13 Responses to “Hofstadter’s FIGURE-FIGURE Sequences”

  1. wert310 said

    Haskell:

    fs = g 1 [2..] where g n (x:xs) = (n,x) : g (n+x) (filter (/= (n+x)) xs)
    f = map fst fs
    s = map snd fs
    
  2. […] Problem: Hofstadter’s FIGURE-FIGURE sequences […]

  3. sc120 said

    Pyhon:

    def r_series(n):
    ‘Hofstadter’s FIGURE-FIGURE Sequences’
    def r(n):
    if n<=1:return 1
    else:return r(n-1)+s(n-1, r_list)
    def s(n, r_list):
    if n<=1: return 2
    else:
    check = False
    i=1
    while not check:
    if s(n-1,r_list)+i not in r_list: break
    i+=1
    return s(n-1,r_list)+i
    r_list=[]
    for i in xrange(1,n):r_list.append(r(i))
    return r(n)

    def s_series(n):
    return r_series(n+1) -r_series(n)

    print [r_series(x) for x in xrange(1,10)]
    print [s_series(x) for x in xrange(1,10)]

  4. vinoth said

    Ruby solution

    figure_seq=[1]
    space_seq=[2]

    (0..15).each do |x|
    figure_item = figure_seq[x]+space_seq[x]
    puts figure_item
    space_item = space_seq[x].next
    figure_seq<<figure_item
    until !figure_seq.include? space_item
    space_item += 1
    end
    space_seq<<space_item
    end
    puts figure_seq.join(" ")
    puts space_seq.join(" ")

  5. matthew said

    Here are three solutions, a nice C loop (this is the Bach solution):

    #include <stdio.h>
    
    void h(int *a, int N) {
      int *p = a, *q = a+1, n;
      for (*p = n = 1; q < a+N; q++, n++) {
        if (n == *p) {
          p++; n++;
        }
        *q = *(q-1) + n;
      }
    }
    
    int main() {
      int N = 20, a[N];
      h(a,N);
      for (int i = 0; i < N; i++) {
        printf("%d ", a[i]);
      }
      printf("\n");
    }
    

    A Gödelian solution in Haskell:

    import Data.List.Ordered
    h = 1 : 3 : scanl (+) 7 (minus [5..] h) :: [Int]
    main = print (take 20 h)
    

    And finally, for Escher, BCM2835 GPU assembler, for a Raspberry Pi:

    .set N, 64
    .set output, ra1
    .set first, ra2
    .set i, ra3
    .set j, ra4
    .set n, r1
    .set last, r2
    
    mov output, unif # Get address of output
    
    # Set up VPM writes (VPM is sequentially
    # accessed internal GPU memory)
    mov vw_setup, vpm_setup(0, 1, h32(0,0))
    
    mov j, 64-1
    mov last, 1
    mov first, 1
    mov n, 1
    mov i, 1
    mov vpm, 1 # First element
    
    :loop
    sub.setf -, n, first  # Compare
    add.ifz n, n, 1       # Increment if equal
    add last, last, n
    mov vpm, last	      # Add to sequence in VPM
    sub j, j, 1
    add n, n, 1
    brr.anynz -, :loopend # Branch if not equal
    nop # Branch delay
    nop
    nop
    
    # Read element i from VPM
    mov r0, vpm_setup(1, 1, h32(0,0))
    add r0, r0, i
    mov vr_setup, r0
    add i, i, 1
    nop # VPM read latency
    mov first, vpm
    
    :loopend
    mov.setf -, j
    brr.anynz -, :loop
    nop # Branch delay
    nop
    nop
    
    # Write sequence out to RAM
    mov vw_setup, vdw_setup_0(64, 16, dma_h32(0,0))
    mov vw_setup, vdw_setup_1(0)
    mov vw_addr, output
    mov -, vw_wait
    
    :end
    mov interrupt, 1;
    nop; nop; thrend
    nop
    nop
    
  6. matthew said

    @praxis: Hope you are feeling better.
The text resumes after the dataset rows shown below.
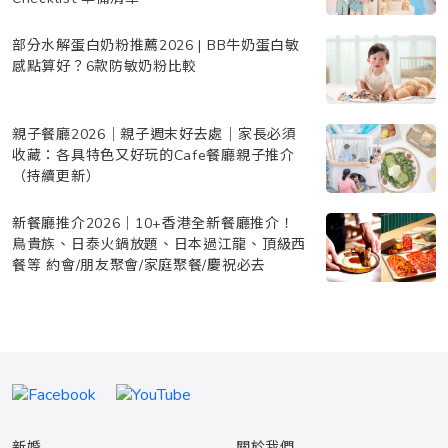
部分水解蛋白奶粉推薦2026 | BB牛奶蛋白敏
感點算好？6款防敏奶粉比較
親子餐廳2026｜親子週末好去處｜家長必須
收藏：各具特色又好玩的Cafe餐廳親子推介
（持續更新）
新餐廳推介2026｜10+香港全新餐廳推介！
鳥貴族、日泰火鍋放題、日本過江龍、頂級西
餐等 約會/朋友聚會/家庭聚餐/慶祝必去
新婚
關於我們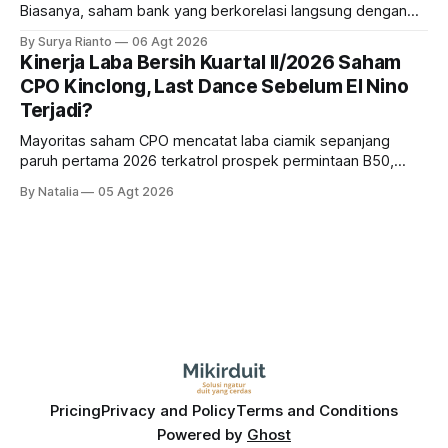
Biasanya, saham bank yang berkorelasi langsung dengan
dampak kinerja ekonomi. Lalu, bagaimana nasib saham
By Surya Rianto
06 Agt 2026
bank ke depannya?
Kinerja Laba Bersih Kuartal II/2026 Saham
CPO Kinclong, Last Dance Sebelum El Nino
Terjadi?
Mayoritas saham CPO mencatat laba ciamik sepanjang
paruh pertama 2026 terkatrol prospek permintaan B50,
tetapi risiko El-Nino yang potensi mempengaruhi produksi
By Natalia
05 Agt 2026
diprediksi semakin terlihat mendekati 2027. Kira-kira gimana
prospeknya? apakah masih menarik dilirik sektor ini?
Pricing
Privacy and Policy
Terms and Conditions
Powered by
Ghost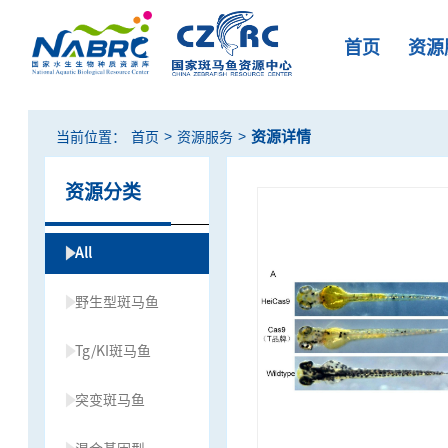
首页
资源
>
>
资源详情
当前位置：
首页
资源服务
资源分类
All
野生型斑马鱼
Tg/KI斑马鱼
突变斑马鱼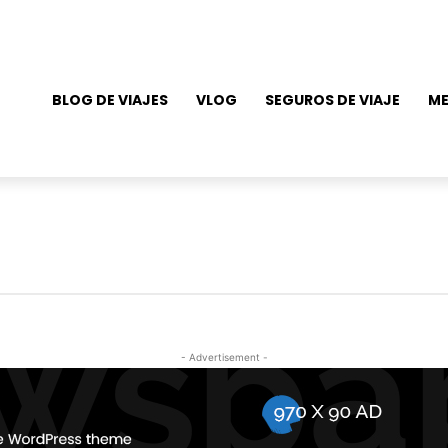
BLOG DE VIAJES
VLOG
SEGUROS DE VIAJE
ME
- Advertisement -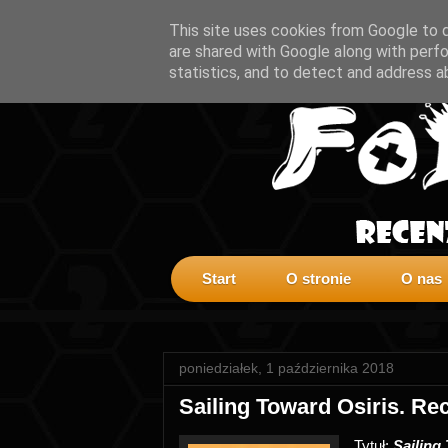
This site uses cookies from Google to de
are shared with Google along with perfo
statistics, and to detect and address a
Start
O stronie
O nas
poniedziałek, 1 października 2018
Sailing Toward Osiris. Re
Tytuł:
Sailing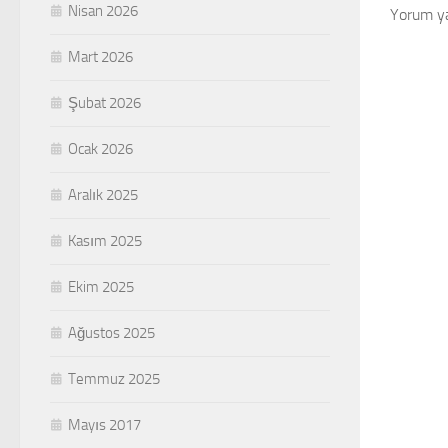
Nisan 2026
Yorum y
Mart 2026
Şubat 2026
Ocak 2026
Aralık 2025
Kasım 2025
Ekim 2025
Ağustos 2025
Temmuz 2025
Mayıs 2017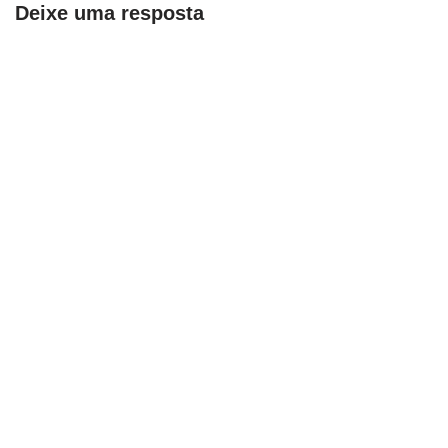
Deixe uma resposta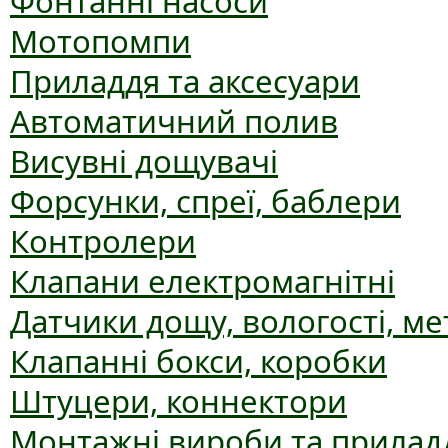
Фонтанні насоси
Мотопомпи
Приладдя та аксесуари
Автоматичний полив
Висувні дощувачі
Форсунки, спреї, баблери
Контролери
Клапани електромагнітні
Датчики дощу, вологості, ме
Клапанні бокси, коробки
Штуцери, коннектори
Монтажні вироби та прилад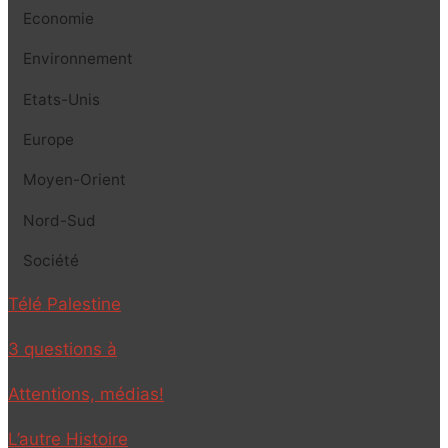
Economie
Environnement
Etats-Unis
Europe
Moyen-Orient
Nord-Sud
Société
Télé Palestine
3 questions à
Attentions, médias!
L’autre Histoire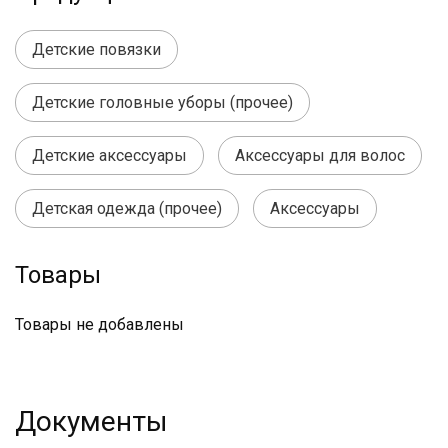
Детские повязки
Детские головные уборы (прочее)
Детские аксессуары
Аксессуары для волос
Детская одежда (прочее)
Аксессуары
Товары
Товары не добавлены
Документы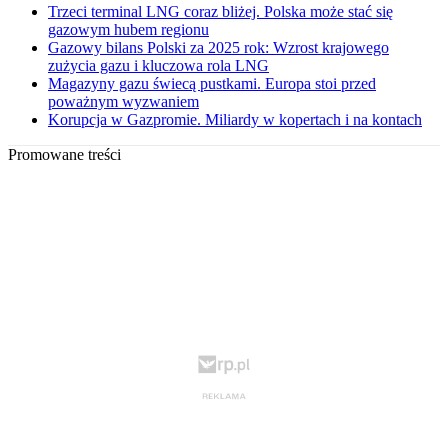
Trzeci terminal LNG coraz bliżej. Polska może stać się
gazowym hubem regionu
Gazowy bilans Polski za 2025 rok: Wzrost krajowego
zużycia gazu i kluczowa rola LNG
Magazyny gazu świecą pustkami. Europa stoi przed
poważnym wyzwaniem
Korupcja w Gazpromie. Miliardy w kopertach i na kontach
Promowane treści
GEB is fun, haven’t read it for a long time – have added to my Christmas list.

  7. scott said
    x, y = [1], [2, 4] 
    l, i, j = 15, 0, 0
    
    for n in range(l):
    	x.append(x[i] + y[j])
    	for num in range(max(x[i]+1, y[-1]+1), x[i+1]):
    		y.append(num)
    	i += 1
    	j += 1
    
    print x[:l]
    print y[:l]
    
  8. Mike said

    Here’s a single python generator that generates sequence 1 if called with an argument of 1 and the second sequence if called with an argument of 2.

    def seq(which):
    	ns = {1:False}
    	n = 1
    	for d in it.count(1):
    		if ns.pop(d, True):
    			yield n if which == 1 else d
    			n += d
    			ns[n] = False
    
    
    list(it.islice(seq(1), 20))   => [1, 3, 7, 12, 18, 26, 35, 45, 56, 69, 83, 98, 114, 131, 150, 170, 191, 213, 236, 260]
    
    list(it.islice(seq(2), 20))   => [2, 4, 5, 6, 8, 9, 10, 11, 13, 14, 15, 16, 17, 19, 20, 21, 22, 23, 24, 25]
    
    
  9. matthew said

    @Mike: nice solution and got me thinking about bit representations and run length encoding. Finally came up with this (I think rather fine) Haskell solution, note that “elr” is “rle” backwards and “scanl (+) n s” generates the sequence from n whose (first) differences are s. hof2 is the 1,3,7.. sequence, hof1 is the complement (my previous solutions only generated hof2):

    import Data.Function
    
    hof1 = generate (fix ((2:) . elr . map (subtract 2) . tail . generate)) where
      generate = scanl (+) 2
      elr (0:s) = 2 : elr s
      elr (n:s) = 1 : elr (n-1:s)
      
    hof2 = scanl (+) 1 hof1
    main = print (take 53 hof2)
    
  10. matthew said

    Here’s a better solution, including series h0, the second differences series. The elr function is the same, but rewritten to use basic functions.

    import Data.Function
    
    elr = concatMap ((++ [2]) . (flip replicate 1) . (subtract 2))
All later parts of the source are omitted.